Night fell in the silent room. Silence and the silent sky.



He was counting the forests. That was his plan.

He carried a sack of dried fish

blessed by his servant and cured

in sea-salt. His servant was near; he could hear

the terrified rasp of his servant's breath.

His servant was making the vigil in a mountain

somewhere in the ice-country; and the ice-country was vast

and blue and full of death-forms. So was the forest.



Here in the red forest which was a forest of birds.

Birds and dark water and giant red leaves

with voices in them; and the voices were outraged.

They swept towards him like tensed wings

with their shadows tensed above his likeness like wings.

And he ran from them and he could hear

himself through the nets of the trees; but the red

forest was vast and the trees were covered

with ice. And at the edge of the red forest

he could see into the stone forest and could see



the dead voices rinsing over the stone floor.
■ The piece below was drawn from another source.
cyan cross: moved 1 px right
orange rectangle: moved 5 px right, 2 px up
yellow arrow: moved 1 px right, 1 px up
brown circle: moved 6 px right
He had been there already and had taken count.

And he had counted the animal forest and the

burning forest and the weeping forest and the forest

of the Americas and the God-forest.

What could he say to his accusers?

In some ways they were always right.

He had little to work with. He set out in darkness

and in darkness we waited at the corner of the forest

for his re-appearance. So many forests!

Somewhere was a silent forest. Ice above, ice below.

Somewhere was a coldness with a rope in it

like the knotted rope at the bottom of his throat.